> **Task details**: Looking at the records below, please work out how many lines contain the word "einrichten" and give the number alone.
* * *
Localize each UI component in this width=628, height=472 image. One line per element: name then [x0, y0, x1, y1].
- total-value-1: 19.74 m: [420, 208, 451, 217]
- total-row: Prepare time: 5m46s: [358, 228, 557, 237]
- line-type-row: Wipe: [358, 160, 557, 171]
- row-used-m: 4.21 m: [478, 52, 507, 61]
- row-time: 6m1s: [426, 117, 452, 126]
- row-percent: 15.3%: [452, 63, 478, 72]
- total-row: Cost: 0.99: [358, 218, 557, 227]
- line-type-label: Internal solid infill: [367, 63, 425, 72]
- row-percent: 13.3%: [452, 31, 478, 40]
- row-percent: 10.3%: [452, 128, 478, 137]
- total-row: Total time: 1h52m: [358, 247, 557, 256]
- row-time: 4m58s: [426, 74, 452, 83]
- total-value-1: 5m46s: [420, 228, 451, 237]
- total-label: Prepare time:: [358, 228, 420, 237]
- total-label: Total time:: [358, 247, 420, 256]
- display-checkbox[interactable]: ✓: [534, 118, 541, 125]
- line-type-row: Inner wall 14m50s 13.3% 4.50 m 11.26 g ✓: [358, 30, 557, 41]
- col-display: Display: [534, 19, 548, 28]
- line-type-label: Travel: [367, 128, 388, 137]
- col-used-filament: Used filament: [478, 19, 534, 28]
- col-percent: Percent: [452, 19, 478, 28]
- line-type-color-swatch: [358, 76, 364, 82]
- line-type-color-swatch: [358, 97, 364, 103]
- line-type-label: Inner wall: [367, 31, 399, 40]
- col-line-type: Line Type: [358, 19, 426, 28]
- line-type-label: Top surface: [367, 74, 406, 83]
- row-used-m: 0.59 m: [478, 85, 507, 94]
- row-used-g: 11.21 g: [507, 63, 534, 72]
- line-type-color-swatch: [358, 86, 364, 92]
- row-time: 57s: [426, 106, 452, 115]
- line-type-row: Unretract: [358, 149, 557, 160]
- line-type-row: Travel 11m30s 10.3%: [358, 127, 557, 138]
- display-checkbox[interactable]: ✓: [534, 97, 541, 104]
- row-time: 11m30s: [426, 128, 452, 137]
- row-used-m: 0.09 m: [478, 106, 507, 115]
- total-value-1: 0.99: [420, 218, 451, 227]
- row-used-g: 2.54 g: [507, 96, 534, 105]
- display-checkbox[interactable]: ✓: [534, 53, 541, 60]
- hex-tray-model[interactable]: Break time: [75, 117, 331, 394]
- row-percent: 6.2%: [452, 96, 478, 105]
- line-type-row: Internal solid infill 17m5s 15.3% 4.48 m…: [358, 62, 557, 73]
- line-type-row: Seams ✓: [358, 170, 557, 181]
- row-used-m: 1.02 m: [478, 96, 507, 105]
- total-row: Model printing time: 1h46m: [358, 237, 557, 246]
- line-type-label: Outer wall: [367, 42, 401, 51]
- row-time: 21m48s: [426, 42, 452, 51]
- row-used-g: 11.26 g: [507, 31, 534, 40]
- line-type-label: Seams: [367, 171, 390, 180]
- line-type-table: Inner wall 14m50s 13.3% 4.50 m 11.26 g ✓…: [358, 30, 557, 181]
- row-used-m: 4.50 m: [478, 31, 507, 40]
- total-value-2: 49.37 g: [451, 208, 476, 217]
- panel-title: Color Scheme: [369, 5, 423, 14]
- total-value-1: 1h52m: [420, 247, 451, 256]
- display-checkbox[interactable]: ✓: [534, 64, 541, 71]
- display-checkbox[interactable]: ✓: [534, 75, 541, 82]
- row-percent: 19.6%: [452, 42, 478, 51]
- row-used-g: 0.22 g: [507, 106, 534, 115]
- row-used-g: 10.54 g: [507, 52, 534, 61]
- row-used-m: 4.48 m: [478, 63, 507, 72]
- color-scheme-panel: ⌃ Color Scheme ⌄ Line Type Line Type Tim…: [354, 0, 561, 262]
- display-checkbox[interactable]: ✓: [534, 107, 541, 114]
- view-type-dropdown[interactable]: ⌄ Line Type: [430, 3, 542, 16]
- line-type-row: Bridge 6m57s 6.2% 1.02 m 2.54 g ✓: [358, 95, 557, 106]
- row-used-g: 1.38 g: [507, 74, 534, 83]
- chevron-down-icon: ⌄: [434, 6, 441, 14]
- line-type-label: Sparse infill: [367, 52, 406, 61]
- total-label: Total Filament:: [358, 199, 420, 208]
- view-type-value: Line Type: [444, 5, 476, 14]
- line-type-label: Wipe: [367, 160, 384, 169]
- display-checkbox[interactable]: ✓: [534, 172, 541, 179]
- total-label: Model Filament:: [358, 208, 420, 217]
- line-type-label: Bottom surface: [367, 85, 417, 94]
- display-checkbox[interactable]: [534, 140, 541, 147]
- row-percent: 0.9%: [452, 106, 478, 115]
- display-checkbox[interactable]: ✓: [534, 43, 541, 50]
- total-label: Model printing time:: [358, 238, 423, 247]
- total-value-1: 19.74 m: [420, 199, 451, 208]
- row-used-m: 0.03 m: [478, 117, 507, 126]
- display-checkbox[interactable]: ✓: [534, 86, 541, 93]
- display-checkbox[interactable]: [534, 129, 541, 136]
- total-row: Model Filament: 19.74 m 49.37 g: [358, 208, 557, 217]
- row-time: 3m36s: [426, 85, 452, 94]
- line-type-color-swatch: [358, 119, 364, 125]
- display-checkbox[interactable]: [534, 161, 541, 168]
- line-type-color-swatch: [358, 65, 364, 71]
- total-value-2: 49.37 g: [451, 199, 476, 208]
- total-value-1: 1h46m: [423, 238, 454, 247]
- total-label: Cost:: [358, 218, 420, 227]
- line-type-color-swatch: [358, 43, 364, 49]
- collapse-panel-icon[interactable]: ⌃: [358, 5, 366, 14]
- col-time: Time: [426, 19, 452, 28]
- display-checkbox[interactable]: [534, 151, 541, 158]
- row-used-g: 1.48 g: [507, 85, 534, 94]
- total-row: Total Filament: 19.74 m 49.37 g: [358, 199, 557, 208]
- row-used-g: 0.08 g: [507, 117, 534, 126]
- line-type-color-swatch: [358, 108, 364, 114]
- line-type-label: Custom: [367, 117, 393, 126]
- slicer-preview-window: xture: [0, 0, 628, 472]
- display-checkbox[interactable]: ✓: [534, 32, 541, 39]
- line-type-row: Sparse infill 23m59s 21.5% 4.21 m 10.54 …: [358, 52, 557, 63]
* * *
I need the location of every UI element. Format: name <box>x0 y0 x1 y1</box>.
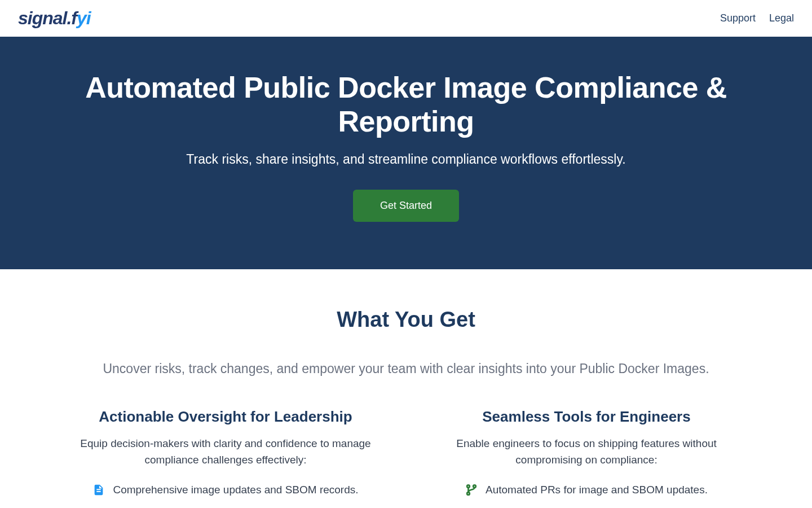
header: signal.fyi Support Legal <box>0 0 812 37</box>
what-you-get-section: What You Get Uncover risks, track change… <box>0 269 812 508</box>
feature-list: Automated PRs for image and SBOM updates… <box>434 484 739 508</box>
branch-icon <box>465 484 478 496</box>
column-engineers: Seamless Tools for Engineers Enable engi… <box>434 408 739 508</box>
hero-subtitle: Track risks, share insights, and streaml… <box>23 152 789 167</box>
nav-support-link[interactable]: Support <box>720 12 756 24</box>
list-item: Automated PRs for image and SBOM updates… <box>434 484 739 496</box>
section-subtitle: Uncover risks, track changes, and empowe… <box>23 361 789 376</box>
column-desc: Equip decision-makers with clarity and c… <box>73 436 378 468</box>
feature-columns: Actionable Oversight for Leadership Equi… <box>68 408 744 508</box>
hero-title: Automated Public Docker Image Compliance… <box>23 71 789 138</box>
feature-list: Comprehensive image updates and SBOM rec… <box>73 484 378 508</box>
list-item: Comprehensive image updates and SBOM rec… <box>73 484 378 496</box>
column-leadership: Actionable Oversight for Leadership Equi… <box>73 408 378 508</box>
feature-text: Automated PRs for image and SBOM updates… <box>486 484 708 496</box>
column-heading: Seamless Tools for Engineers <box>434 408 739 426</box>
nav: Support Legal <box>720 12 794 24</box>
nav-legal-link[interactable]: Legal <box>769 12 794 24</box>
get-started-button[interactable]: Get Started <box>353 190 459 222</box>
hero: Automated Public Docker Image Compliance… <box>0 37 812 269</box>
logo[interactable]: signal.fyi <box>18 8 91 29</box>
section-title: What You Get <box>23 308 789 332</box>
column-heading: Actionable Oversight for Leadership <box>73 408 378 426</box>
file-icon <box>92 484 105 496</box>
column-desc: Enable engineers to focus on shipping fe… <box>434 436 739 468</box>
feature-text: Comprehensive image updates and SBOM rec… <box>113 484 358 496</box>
* * *
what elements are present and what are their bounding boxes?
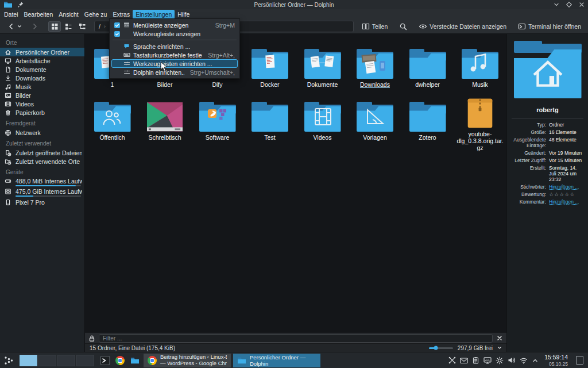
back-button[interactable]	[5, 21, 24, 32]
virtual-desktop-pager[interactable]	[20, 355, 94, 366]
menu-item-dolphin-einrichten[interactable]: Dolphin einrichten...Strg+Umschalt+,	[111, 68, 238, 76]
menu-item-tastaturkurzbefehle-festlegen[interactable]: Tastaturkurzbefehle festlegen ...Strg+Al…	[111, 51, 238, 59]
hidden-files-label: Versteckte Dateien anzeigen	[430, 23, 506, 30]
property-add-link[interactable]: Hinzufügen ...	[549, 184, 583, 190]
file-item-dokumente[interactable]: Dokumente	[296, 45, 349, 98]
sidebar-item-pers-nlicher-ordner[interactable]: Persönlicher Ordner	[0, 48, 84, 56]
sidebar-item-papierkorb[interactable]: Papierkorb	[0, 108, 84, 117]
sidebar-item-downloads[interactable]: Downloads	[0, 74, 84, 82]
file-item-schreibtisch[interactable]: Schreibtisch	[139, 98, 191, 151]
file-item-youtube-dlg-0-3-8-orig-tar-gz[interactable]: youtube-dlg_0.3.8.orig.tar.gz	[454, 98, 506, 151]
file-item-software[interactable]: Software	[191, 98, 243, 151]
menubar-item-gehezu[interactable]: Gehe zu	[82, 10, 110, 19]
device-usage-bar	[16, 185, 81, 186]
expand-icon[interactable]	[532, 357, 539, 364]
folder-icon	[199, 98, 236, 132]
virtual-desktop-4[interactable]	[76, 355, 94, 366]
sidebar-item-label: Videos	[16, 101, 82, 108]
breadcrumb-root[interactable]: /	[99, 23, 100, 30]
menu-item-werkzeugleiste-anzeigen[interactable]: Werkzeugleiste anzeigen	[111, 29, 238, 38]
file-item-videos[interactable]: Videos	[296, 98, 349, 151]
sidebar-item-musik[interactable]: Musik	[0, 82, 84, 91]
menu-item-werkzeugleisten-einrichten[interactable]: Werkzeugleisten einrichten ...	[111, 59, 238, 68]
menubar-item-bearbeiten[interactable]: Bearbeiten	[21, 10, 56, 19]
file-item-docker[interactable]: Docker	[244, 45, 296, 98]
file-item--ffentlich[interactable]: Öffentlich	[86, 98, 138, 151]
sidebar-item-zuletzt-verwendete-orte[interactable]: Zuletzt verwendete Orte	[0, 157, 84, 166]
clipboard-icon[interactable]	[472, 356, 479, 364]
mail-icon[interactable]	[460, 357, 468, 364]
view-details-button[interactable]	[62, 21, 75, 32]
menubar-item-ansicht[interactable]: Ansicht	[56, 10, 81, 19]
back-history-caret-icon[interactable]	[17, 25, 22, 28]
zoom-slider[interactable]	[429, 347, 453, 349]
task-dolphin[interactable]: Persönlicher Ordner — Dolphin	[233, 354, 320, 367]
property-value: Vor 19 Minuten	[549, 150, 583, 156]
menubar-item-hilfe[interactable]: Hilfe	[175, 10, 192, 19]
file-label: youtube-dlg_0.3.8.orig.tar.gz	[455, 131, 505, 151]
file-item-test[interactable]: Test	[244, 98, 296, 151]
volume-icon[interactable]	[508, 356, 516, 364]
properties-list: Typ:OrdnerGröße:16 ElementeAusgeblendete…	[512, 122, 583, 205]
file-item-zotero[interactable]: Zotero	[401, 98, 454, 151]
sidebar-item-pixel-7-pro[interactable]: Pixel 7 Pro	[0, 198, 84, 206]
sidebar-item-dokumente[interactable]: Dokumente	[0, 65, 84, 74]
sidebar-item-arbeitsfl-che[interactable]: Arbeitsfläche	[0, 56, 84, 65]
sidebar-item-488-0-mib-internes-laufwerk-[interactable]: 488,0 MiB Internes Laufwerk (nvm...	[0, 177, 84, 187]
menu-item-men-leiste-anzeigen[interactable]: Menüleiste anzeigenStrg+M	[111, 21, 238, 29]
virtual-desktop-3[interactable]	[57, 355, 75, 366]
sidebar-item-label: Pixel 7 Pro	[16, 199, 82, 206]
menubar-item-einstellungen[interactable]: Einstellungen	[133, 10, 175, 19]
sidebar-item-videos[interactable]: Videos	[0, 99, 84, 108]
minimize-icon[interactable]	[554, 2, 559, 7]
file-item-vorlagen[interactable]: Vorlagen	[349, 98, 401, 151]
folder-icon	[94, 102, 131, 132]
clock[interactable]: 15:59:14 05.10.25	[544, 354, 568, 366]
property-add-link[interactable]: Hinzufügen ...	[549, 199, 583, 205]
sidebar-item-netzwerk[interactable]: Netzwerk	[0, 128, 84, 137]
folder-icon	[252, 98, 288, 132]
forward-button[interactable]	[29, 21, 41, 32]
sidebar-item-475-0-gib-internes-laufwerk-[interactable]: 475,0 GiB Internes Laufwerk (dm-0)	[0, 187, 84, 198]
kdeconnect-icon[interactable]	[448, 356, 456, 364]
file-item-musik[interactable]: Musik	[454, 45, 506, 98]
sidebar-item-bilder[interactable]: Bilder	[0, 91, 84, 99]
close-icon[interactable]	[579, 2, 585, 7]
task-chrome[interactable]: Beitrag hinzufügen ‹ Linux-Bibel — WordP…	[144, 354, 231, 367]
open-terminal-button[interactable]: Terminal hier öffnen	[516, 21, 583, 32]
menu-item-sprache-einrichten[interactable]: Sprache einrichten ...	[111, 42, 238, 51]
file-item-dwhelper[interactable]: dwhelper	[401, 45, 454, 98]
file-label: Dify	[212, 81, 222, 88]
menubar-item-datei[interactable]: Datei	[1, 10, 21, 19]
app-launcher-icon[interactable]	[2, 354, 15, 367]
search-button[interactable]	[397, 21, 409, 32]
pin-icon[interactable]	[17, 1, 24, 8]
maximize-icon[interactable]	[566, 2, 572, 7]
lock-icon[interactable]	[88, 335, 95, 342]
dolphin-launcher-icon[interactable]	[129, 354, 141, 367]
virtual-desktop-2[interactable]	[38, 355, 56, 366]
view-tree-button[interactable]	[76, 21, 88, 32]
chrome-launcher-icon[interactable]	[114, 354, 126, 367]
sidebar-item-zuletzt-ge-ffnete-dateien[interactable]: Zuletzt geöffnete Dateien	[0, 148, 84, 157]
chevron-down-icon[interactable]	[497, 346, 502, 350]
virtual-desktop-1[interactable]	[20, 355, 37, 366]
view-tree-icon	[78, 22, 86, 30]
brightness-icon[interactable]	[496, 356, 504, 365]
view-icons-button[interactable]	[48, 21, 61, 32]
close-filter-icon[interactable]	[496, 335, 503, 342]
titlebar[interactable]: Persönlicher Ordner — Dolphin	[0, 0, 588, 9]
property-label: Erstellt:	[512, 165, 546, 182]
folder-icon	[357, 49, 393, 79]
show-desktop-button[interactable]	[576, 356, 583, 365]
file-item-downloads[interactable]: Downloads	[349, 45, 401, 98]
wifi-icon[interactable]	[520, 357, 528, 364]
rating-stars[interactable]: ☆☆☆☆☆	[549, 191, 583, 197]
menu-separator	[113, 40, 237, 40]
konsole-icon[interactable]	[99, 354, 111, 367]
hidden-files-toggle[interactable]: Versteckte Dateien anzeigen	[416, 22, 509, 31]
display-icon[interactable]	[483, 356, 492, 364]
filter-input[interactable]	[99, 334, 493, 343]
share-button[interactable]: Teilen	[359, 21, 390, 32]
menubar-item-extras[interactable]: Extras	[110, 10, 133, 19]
* * *
> **Reply to the task**: 3